The computing system can include clients and servers. A client and server are generally remote from each other and typically interact through a communication network. The relationship of client and server arises by virtue of computer programs running on the respective computers and having a client-server relationship to each other.
While this specification contains many specific implementation details, these should not be construed as limitations on the scope of any invention or on the scope of what can be claimed, but rather as descriptions of features that can be specific to particular implementations of particular inventions. Certain features that are described in this specification in the context of separate implementations can also be implemented, in combination, in a single implementation. Conversely, various features that are described in the context of a single implementation can also be implemented in multiple implementations, separately, or in any suitable sub-combination. Moreover, although previously described features can be described as acting in certain combinations and even initially claimed as such, one or more features from a claimed combination can, in some cases, be excised from the combination, and the claimed combination can be directed to a sub-combination or variation of a sub-combination.
Particular implementations of the subject matter have been described. Other implementations, alterations, and permutations of the described implementations are within the scope of the following claims as will be apparent to those skilled in the art. While operations are depicted in the drawings or claims in a particular order, this should not be understood as requiring that such operations be performed in the particular order shown or in sequential order, or that all illustrated operations be performed (some operations can be considered optional), to achieve desirable results. In certain circumstances, multitasking or parallel processing (or a combination of multitasking and parallel processing) can be advantageous and performed as deemed appropriate.
Moreover, the separation or integration of various system modules and components in the previously described implementations should not be understood as requiring such separation or integration in all implementations, and it should be understood that the described program components and systems can generally be integrated together in a single software product or packaged into multiple software products.
Accordingly, the previously described example implementations do not define or constrain this disclosure. Other changes, substitutions, and alterations are also possible without departing from the spirit and scope of this disclosure. In some cases, the actions recited in the claims can be performed in a different order and still achieve desirable results. In addition, the processes depicted in the accompanying figures do not necessarily require the particular order shown, or sequential order, to achieve desirable results. In certain implementations, multitasking and parallel processing may be advantageous.
Claims
1. A method for determining user intents for a website, the method comprising:
- accessing, by an analytics system, site search data for the website, wherein the website includes a plurality of webpages, wherein the site search data includes (i) site search queries transmitted by client devices to a site search engine for the website and (ii) site search user behavior that identifies particular webpages from among the plurality of webpages selected on the client devices from among search results for the site search queries;
- determining, by the analytics system, query-page scores for each pair of the site search queries and the plurality of webpages based on the site search data, wherein each of the query-page scores identifies how well a webpage represents a user intent for a site search query;
- generating, by the analytics system, combined scores for the site search queries based on the query-page scores, wherein each of the combined scores for a site search query combines the query-page scores for that site search query;
- identifying, by the analytics system, groupings of the site search queries based on the combined scores;
- determining, by the analytics system, user intents for the website based on the groupings of the site search queries; and
- outputting, by the analytics system, the determined user intents.

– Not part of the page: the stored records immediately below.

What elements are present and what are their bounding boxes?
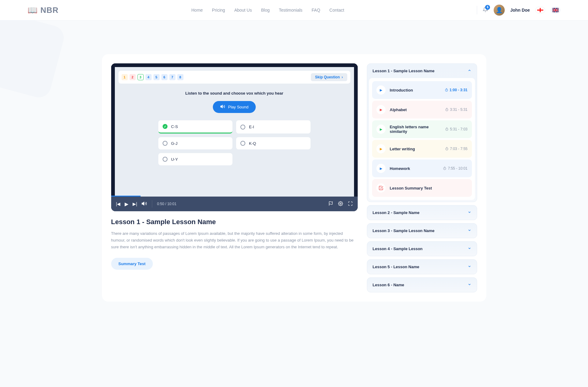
nav-link-home[interactable]: Home — [191, 8, 203, 13]
lesson-accordion-collapsed[interactable]: Lesson 2 - Sample Name — [367, 205, 477, 220]
chapter-item[interactable]: ▶Alphabet 3:31 - 5:31 — [372, 101, 472, 118]
answer-option[interactable]: E-I — [236, 120, 311, 133]
settings-icon[interactable] — [338, 201, 343, 207]
flag-icon[interactable] — [328, 201, 333, 207]
chapter-name: Alphabet — [390, 107, 441, 112]
answer-option[interactable]: C-S — [158, 120, 233, 133]
radio-icon — [163, 157, 168, 162]
question-number-7[interactable]: 7 — [169, 74, 175, 80]
answer-option[interactable]: U-Y — [158, 153, 233, 165]
svg-marker-8 — [221, 105, 222, 108]
nav-link-faq[interactable]: FAQ — [312, 8, 320, 13]
lesson-title: Lesson 5 - Lesson Name — [373, 265, 419, 269]
nav-link-testimonials[interactable]: Testimonials — [279, 8, 303, 13]
chapter-time: 7:03 - 7:55 — [445, 147, 467, 151]
avatar[interactable]: 👤 — [494, 5, 505, 16]
play-icon[interactable]: ▶ — [125, 201, 128, 207]
summary-test-button[interactable]: Summary Test — [111, 258, 153, 270]
main-container: 12345678 Skip Question › Listen to the s… — [102, 54, 486, 302]
next-icon[interactable]: ▶| — [133, 201, 137, 206]
header: 📖 NBR HomePricingAbout UsBlogTestimonial… — [0, 0, 588, 21]
chapter-time: 1:00 - 3:31 — [445, 88, 468, 92]
quiz-area: 12345678 Skip Question › Listen to the s… — [111, 63, 358, 197]
accordion-header[interactable]: Lesson 1 - Sample Lesson Name — [367, 64, 477, 78]
question-numbers: 12345678 — [122, 74, 183, 80]
question-text: Listen to the sound and choose vox which… — [119, 84, 350, 101]
lesson-accordion-collapsed[interactable]: Lesson 4 - Sample Lesson — [367, 241, 477, 256]
book-icon: 📖 — [28, 6, 37, 15]
lesson-accordion-collapsed[interactable]: Lesson 6 - Name — [367, 277, 477, 292]
play-icon: ▶ — [376, 85, 386, 95]
flag-uk[interactable] — [551, 7, 560, 13]
svg-marker-9 — [142, 202, 144, 205]
answer-option[interactable]: G-J — [158, 137, 233, 149]
option-label: G-J — [171, 141, 178, 146]
chapter-name: English letters name similarity — [390, 125, 441, 134]
nav-link-pricing[interactable]: Pricing — [212, 8, 225, 13]
username: John Doe — [510, 8, 530, 13]
question-number-1[interactable]: 1 — [122, 74, 128, 80]
question-number-4[interactable]: 4 — [145, 74, 152, 80]
lesson-title: Lesson 4 - Sample Lesson — [373, 246, 423, 251]
chevron-right-icon: › — [342, 75, 343, 79]
logo[interactable]: 📖 NBR — [28, 6, 58, 15]
svg-rect-2 — [537, 10, 543, 11]
fullscreen-icon[interactable] — [348, 201, 353, 207]
control-divider — [152, 200, 152, 208]
notification-badge: 6 — [485, 5, 490, 10]
option-label: U-Y — [171, 157, 178, 162]
option-label: K-Q — [249, 141, 256, 146]
radio-icon — [163, 141, 168, 146]
nav-link-contact[interactable]: Contact — [330, 8, 344, 13]
play-sound-label: Play Sound — [228, 105, 249, 109]
chapter-item[interactable]: ▶Letter writing 7:03 - 7:55 — [372, 140, 472, 158]
play-icon: ▶ — [376, 105, 386, 114]
lesson-description: There are many variations of passages of… — [111, 230, 358, 250]
volume-icon[interactable] — [141, 201, 147, 207]
previous-icon[interactable]: |◀ — [116, 201, 121, 206]
chevron-down-icon — [468, 283, 471, 287]
lesson-accordion-expanded: Lesson 1 - Sample Lesson Name ▶Introduct… — [367, 63, 477, 202]
lesson-accordion-collapsed[interactable]: Lesson 5 - Lesson Name — [367, 259, 477, 274]
controls-right — [328, 201, 353, 207]
answer-option[interactable]: K-Q — [236, 137, 311, 149]
answer-options: C-SE-IG-JK-QU-Y — [119, 120, 350, 193]
chapter-time: 3:31 - 5:31 — [445, 107, 467, 112]
question-number-3[interactable]: 3 — [138, 74, 144, 80]
option-label: E-I — [249, 125, 254, 129]
main-nav: HomePricingAbout UsBlogTestimonialsFAQCo… — [191, 8, 344, 13]
chevron-down-icon — [468, 210, 471, 215]
chapter-name: Letter writing — [390, 147, 441, 151]
question-number-5[interactable]: 5 — [153, 74, 160, 80]
option-label: C-S — [171, 124, 178, 129]
chapter-item[interactable]: ▶English letters name similarity 5:31 - … — [372, 120, 472, 138]
header-right: 6 👤 John Doe — [477, 5, 560, 16]
speaker-icon — [220, 104, 225, 110]
lesson-summary-test-item[interactable]: Lesson Summary Test — [372, 179, 472, 197]
time-display: 0:50 / 10:01 — [157, 202, 176, 206]
test-icon — [376, 183, 386, 193]
chevron-down-icon — [468, 228, 471, 233]
question-number-8[interactable]: 8 — [177, 74, 183, 80]
question-number-6[interactable]: 6 — [161, 74, 168, 80]
lesson-title: Lesson 3 - Sample Lesson Name — [373, 228, 435, 233]
question-number-2[interactable]: 2 — [130, 74, 136, 80]
svg-rect-7 — [552, 10, 559, 10]
accordion-body: ▶Introduction 1:00 - 3:31▶Alphabet 3:31 … — [369, 78, 475, 200]
chapter-item[interactable]: ▶Introduction 1:00 - 3:31 — [372, 81, 472, 99]
play-sound-wrap: Play Sound — [119, 101, 350, 113]
chapter-time: 7:55 - 10:01 — [443, 166, 467, 171]
notifications-button[interactable]: 6 — [483, 7, 488, 14]
skip-label: Skip Question — [315, 75, 340, 79]
controls-left: |◀ ▶ ▶| — [116, 201, 147, 207]
lesson-accordion-collapsed[interactable]: Lesson 3 - Sample Lesson Name — [367, 223, 477, 238]
skip-question-button[interactable]: Skip Question › — [311, 73, 347, 81]
chapter-name: Lesson Summary Test — [390, 186, 468, 190]
chapter-item[interactable]: ▶Homework 7:55 - 10:01 — [372, 160, 472, 177]
divider — [477, 6, 477, 14]
sidebar: Lesson 1 - Sample Lesson Name ▶Introduct… — [367, 63, 477, 292]
flag-georgia[interactable] — [535, 7, 545, 13]
nav-link-blog[interactable]: Blog — [261, 8, 270, 13]
nav-link-about-us[interactable]: About Us — [234, 8, 252, 13]
play-sound-button[interactable]: Play Sound — [213, 101, 256, 113]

2. The method of claim 1, wherein:
- the query-page scores comprise term frequency inverse document frequency (TF-IDF) scores that are determined for each pair of the site search queries and the plurality of webpages based on the site search data, and
- the site search data comprises a number of selections for the plurality of webpages for the site search queries.
3. The method of claim 2, wherein, for each of the query-page pairs that pairs a particular site search query and a particular webpage, the TF-IDF score is determined based on (i) a first number of selections of the particular webpage for the particular site search query, (ii) a second number of selections of the particular webpage across all of the site search queries, (iii) a third number of selections of all of the plurality of webpages across all of the site search queries, and (iv) a fourth number of selections of all of the plurality of webpages for the particular site search query.
4. The method of claim 3, wherein, for each of the query-page pairs that pairs a particular site search query and a particular webpage, the TF-IDF score is determined from a term frequency score and an inverse document frequency score,
- wherein the term frequency score is determined by dividing the first number of selections by the second number of selections,
- wherein the inverse document frequency score is determined by taking a log of the third number of selections divided by the fourth number of selections, and
- wherein the TF-IDF score is a product of the term frequency score and the inverse document frequency score.
5. The method of claim 1, wherein the combined scores for the site search queries comprise multi-dimensional vectors for each of the site search queries, where each dimension corresponds to one of the plurality of webpages for the website.
6. The method of claim 5, wherein the multi-dimensional vectors map the site search queries into a multi-dimensional space that represents a context provided by the plurality of webpages for the website, with the positioning of the site search queries in the multi-dimensional space representing associations between the site search queries and the context provided by the plurality of webpages for the website.
7. The method of claim 6, wherein the groupings are identified based on the proximity of the site search queries to each other within the multi-dimensional space using the multi-dimensional vectors representing the site search queries.
8. The method of claim 7, wherein the proximity is determined using cosine similarity determinations among pairs of the site search queries.
9. The method of claim 7, wherein the proximity is determined using distance determinations among pairs of the site search queries.
10. The method of claim 7, wherein the groupings are identified based on sets of the site search queries being determined to have at least a threshold level of proximity to each other within the multi-dimensional space.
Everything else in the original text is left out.